The Gift of Scripture

Lito, a Reformed over at Extra Nos, blogs about the release of the book "The Gift of Scripture" at this the 40th anniversary of the encyclical Dei Verbum. His blog links off to perhaps what started a new round of condemnation from our Protestant brethren about how the Catholic Church is trashing the inerrancy of Scripture. I repeat here what I posted at Lito's comment boxes: I have not read the book "The Gift of Scripture" nor "Verbum Dei" (should be "Dei Verbum", the encyclical) just yet, so I can't comment, and I'd only comment on the book in question, not the article. I wouldn't, not from reading an obviously biased secular source like Times Online UK. A good reading of the article is a giveaway: secular bias, axe to grind against American right, axe to grind against "Intelligent Design" which is a scientific theory, not a Biblical exegesis, etc. Grain of salt. And don't trust mainstream media too far. They don't know what they're talking about. For the Catholic Church to believe that parts of the Bible are untrue is ridiculous in light of what the Church says (edited from "has said before") about Scriptures, e.g., from the Catechism, calling it inerrant, inspired and revealed. Which part of inerrant needs to be explained? I suggest reading what the book actually says rather than believing a secular writer for mainstream media. They're after Intelligent Design proponents, which includes the Catholic Church. But.. the writer (referring to the Times Online article) obviously didn't know that. :P Luckily, Dei Verbum is available online here.

3 comments:

Jeff Tan said...

Mark Shea noticed the bias too. Not to mention the --- uh.. lack of understanding. I'm trying to not say something that is not nice.

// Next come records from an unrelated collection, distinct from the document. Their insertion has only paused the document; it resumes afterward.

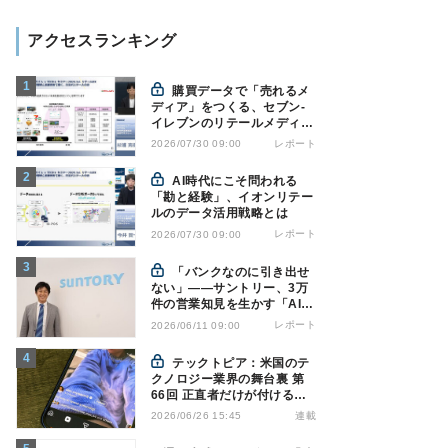
アクセスランキング
購買データで「売れるメ
ディア」をつくる、セブン-
イレブンのリテールメディア
戦略
レポート
2026/07/30 09:00
AI時代にこそ問われる
「勘と経験」、イオンリテー
ルのデータ活用戦略とは
レポート
2026/07/30 09:00
「バンクなのに引き出せ
ない」――サントリー、3万
件の営業知見を生かす「AI軍
師」とは
レポート
2026/06/11 09:00
テックトピア：米国のテ
クノロジー業界の舞台裏 第
66回 正直者だけが付けるAI
ラベル - Instagramの透明性
連載
2026/06/26 15:45
はなぜ逆効果になり得るのか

To anybody who wonders, I said "luckily Dei Verbum is online" because, unfortunately, "The Gift of Scripture" is not online.

Steve said...

It's amazing how much blogging is being done about this, because it's nothing new ...

Jeff Tan said...

He he... true.. but silence might get misconstrued. I for one wouldn't want people to think that we tolerate (a) shabby and dishonest journalism and (b) misrepresentation of the Church.